Comesa FTA provisions underutilised Dr Kipyego Cheluget

Business Reporter
COUNTRIES under the Common Market for Eastern and Southern Africa (Comesa) have been urged to upscale utilisation of preferential provisions under the Free Trade Area (FTA) regime to boost intra-regional trade gains and bolster their economies.

FTA preferences include the removal of all tariffs and non-tariff barriers enabling the free movement of goods and services produced within Comesa.

At the moment, 16 countries are participating in the Comesa FTA including Burundi, Comoros, Djibouti, Egypt, Kenya, Libya, Madagascar, Malawi, Mauritius, Rwanda, Seychelles, Sudan, Tunisia, Uganda, Zambia and Zimbabwe.

Official estimates indicate that intra-regional utilisation rate of the FTA preferences by Comesa member States averages 48.4 percent when compared to 77 percent on north-south trade.

Comesa assistant secretary general, Dr Kipyego Cheluget, says this has affected the region’s agility to handle external shocks, noting that the FTA was created to build resilience through deepening trade integration among member countries.
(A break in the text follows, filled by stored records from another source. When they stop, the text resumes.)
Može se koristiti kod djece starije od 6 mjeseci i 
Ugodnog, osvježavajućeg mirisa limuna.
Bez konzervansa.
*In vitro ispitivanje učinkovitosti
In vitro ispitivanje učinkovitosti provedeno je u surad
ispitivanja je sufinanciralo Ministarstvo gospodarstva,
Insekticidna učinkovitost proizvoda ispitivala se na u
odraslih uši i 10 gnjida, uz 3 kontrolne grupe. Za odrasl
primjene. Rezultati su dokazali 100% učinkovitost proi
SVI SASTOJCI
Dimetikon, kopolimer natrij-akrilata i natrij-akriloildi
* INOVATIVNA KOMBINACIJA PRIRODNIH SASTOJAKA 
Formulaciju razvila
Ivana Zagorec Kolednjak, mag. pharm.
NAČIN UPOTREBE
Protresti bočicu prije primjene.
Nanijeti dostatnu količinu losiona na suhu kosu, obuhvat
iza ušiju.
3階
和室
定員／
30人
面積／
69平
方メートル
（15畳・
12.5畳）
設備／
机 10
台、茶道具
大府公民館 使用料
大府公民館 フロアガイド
Addressing the 7th meeting of the Comesa Trade and Trade Facilitation Sub-Committee last week Dr Cheluget said it was critical that countries implement the FTA in a manner that promotes effective use of the tariff preferences under regional integration by firms and other importers. “The high prevalence of persistent non-tariff barriers (NTBs) and high compliance costs of non-tariff measures have created a prohibitive intra-trading environment in the region,” he noted.

It is estimated that imposing one additional NTB is equivalent to effecting at most a tariff of 5.8 percent. Between 2018 and 2020, Dr Cheluget said, it took an average of 1.5 years to resolve a reported NTB in Comesa region.
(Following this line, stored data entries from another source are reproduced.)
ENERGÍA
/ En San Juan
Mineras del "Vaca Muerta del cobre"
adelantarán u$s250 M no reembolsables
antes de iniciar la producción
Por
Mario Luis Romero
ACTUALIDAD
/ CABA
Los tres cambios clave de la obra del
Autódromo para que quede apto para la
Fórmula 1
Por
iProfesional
A Comesa staffer (left) assists Dr Kipyego Cheluget, Comesa’s assistant secretary general for programmes (centre) and European Union delegation to Zambia team leader for infrastructure, Mr Claudio Bacigalupi, in cutting the ribbon to signify the official launch of the regional ICT project in Lusaka.

Thus, introduction of additional sanitary and phytosanitary and technical barriers to trade measures leads to more trade compliance costs. This makes it even harder for businesses to prosper, said Comesa in a latest update.
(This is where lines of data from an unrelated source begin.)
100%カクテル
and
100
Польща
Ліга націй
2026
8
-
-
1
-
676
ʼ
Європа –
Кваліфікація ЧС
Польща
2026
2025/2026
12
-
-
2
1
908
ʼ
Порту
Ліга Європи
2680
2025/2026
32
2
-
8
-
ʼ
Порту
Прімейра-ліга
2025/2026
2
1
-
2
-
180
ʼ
“There is great potential which demonstrates the existence of scope to deepen our trade integration, create more space for business prosperity and fortify the resilience of our economies,” said Dr Cheluget.

Noting that the regional economies had barely recovered from the impact of the Covid-19 pandemic when the Russian- Ukraine conflict started, Dr Cheluget said these episodes of external shocks have demonstrated the region’s vulnerability by disrupting critical supply and value chains.

“The consequences are apparent in the upward pressure on oil, fertilisers and food prices,” he said.
Guided by the Comesa Medium Term Strategic Plan (MTSP 2021-2025), the region desires to increase intra-regional manufactured exports to at least 25 percent of total exports by 2026, which is now at about 10 percent. Based on 2019 trade statistics, the region has potential to increase intra-trade by US$100.1 billion if all extra-Comesa trade could be diverted to the region.

Citing recent study findings, Comesa has noted that if at least 50 percent of the extra-Comesa trade is diverted to the region, intra-trade could expand by US$50.5 billion.
The three-day virtual meeting was attended by trade experts from Comesa member States.